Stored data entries
---
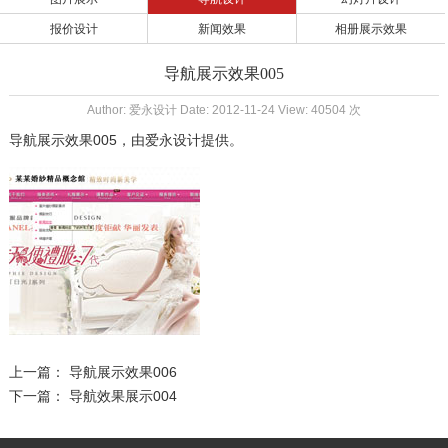
报价设计
新闻效果
相册展示效果
导航展示效果005
Author: 爱永设计 Date: 2012-11-24 View: 40504 次
导航展示效果005
，由
爱永设计
提供。
上一篇：
导航展示效果006
下一篇：
导航效果展示004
---
■ Action item
Without including any pictures, print each record exactly.

■ Response to the exercise
报价设计
新闻效果
相册展示效果
导航展示效果005
Author: 爱永设计 Date: 2012-11-24 View: 40504 次
导航展示效果005
，由
爱永设计
提供。
上一篇：
导航展示效果006
下一篇：
导航效果展示004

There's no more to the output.